- Lone Butte Location of Lone Butte in British Columbia
- Coordinates: 51°33′14″N 121°12′24″W﻿ / ﻿51.55389°N 121.20667°W
- Country: Canada
- Province: British Columbia
- Region: Cariboo
- Regional district: Cariboo

Area
- • Land: 16.87 km^{2} (6.51 sq mi)

Population (2021)
- • Total: 285
- • Density: 16.9/km^{2} (44/sq mi)
- Time zone: UTC−07:00 (PT)
- Postal Codes: V0K 0A0 & V0K 1X0
- Area codes: 250, 778, 236, & 672
- Highways: Highway 24

= Lone Butte, British Columbia =

Lone Butte is an unincorporated community in the South Cariboo region of south central British Columbia, Canada. The place is adjacent to the butte of the same name and north of Green Lake. On BC Highway 24, the locality is by road about 182 km northwest of Kamloops and 112 km southeast of Williams Lake.

==Community==
The post office, which opened in 1916, was originally called Fawn.

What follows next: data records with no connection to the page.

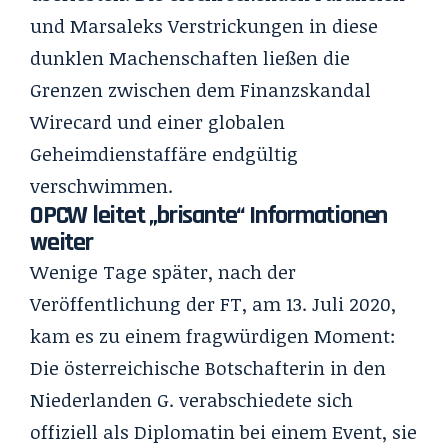
und Marsaleks Verstrickungen in diese
dunklen Machenschaften ließen die
Grenzen zwischen dem Finanzskandal
Wirecard und einer globalen
Geheimdienstaffäre endgültig
verschwimmen.
OPCW leitet „brisante“ Informationen
weiter
Wenige Tage später, nach der
Veröffentlichung der FT, am 13. Juli 2020,
kam es zu einem fragwürdigen Moment:
Die österreichische Botschafterin in den
Niederlanden G. verabschiedete sich
offiziell als Diplomatin bei einem Event, sie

The hamlet was once larger than 100 Mile House to the northwest. The stockyards and lumber mills are long gone, as is the heritage hotel which burned down in 1998. The present log buildings comprise a pub, restaurant, and general store, which has a gas bar. A small park includes a caboose and water tower.

The area's economy is ranching and recreation based.

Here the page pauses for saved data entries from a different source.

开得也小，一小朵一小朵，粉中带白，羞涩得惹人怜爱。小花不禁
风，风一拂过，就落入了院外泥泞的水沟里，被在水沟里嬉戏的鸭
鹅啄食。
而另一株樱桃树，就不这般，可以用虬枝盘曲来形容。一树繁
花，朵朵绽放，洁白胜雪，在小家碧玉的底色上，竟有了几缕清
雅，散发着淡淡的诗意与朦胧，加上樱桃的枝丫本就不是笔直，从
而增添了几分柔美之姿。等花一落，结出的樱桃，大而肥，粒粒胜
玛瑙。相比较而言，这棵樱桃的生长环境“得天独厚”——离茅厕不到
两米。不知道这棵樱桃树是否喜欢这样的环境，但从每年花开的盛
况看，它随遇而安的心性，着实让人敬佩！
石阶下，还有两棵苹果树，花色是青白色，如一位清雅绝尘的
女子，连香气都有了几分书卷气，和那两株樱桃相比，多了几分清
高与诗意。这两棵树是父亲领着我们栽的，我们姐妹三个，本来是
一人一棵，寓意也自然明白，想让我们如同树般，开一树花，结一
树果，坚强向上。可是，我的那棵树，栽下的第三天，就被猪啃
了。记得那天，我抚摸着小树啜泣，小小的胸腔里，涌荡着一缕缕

The 2021 Canadian census counted Lone Butte's population as 285.

==Railway==
The northward advance of the Pacific Great Eastern Railway (PGE) rail head passed through Lone Butte in late April 1919. This construction camp had a large kitchen employing 25 cooks, of whom two received the Distinguished Conduct Medal and three the Military Medal during World War I. At an elevation of about 1140 m, the former station was the highest on the line.

Canadian National Railways have operated the BC Rail line since 2004.